> **REQUIRED ACTION**: From the first line to the last, restate the data exactly, leaving out the images.

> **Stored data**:
=== Section Start ===

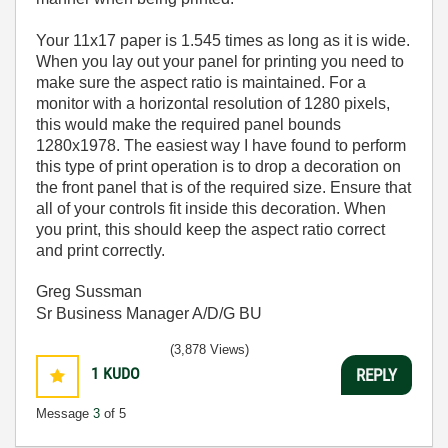
Your 11x17 paper is 1.545 times as long as it is wide.
When you lay out your panel for printing you need to
make sure the aspect ratio is maintained. For a
monitor with a horizontal resolution of 1280 pixels,
this would make the required panel bounds
1280x1978. The easiest way I have found to perform
this type of print operation is to drop a decoration on
the front panel that is of the required size. Ensure that
all of your controls fit inside this decoration. When
you print, this should keep the aspect ratio correct
and print correctly.
Greg Sussman
Sr Business Manager A/D/G BU
(3,878 Views)
1
KUDO
REPLY
Message
3
of 5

=== Section End ===

> **EXPECTED OUTPUT**:
Your 11x17 paper is 1.545 times as long as it is wide.
When you lay out your panel for printing you need to
make sure the aspect ratio is maintained. For a
monitor with a horizontal resolution of 1280 pixels,
this would make the required panel bounds
1280x1978. The easiest way I have found to perform
this type of print operation is to drop a decoration on
the front panel that is of the required size. Ensure that
all of your controls fit inside this decoration. When
you print, this should keep the aspect ratio correct
and print correctly.
Greg Sussman
Sr Business Manager A/D/G BU
(3,878 Views)
1
KUDO
REPLY
Message
3
of 5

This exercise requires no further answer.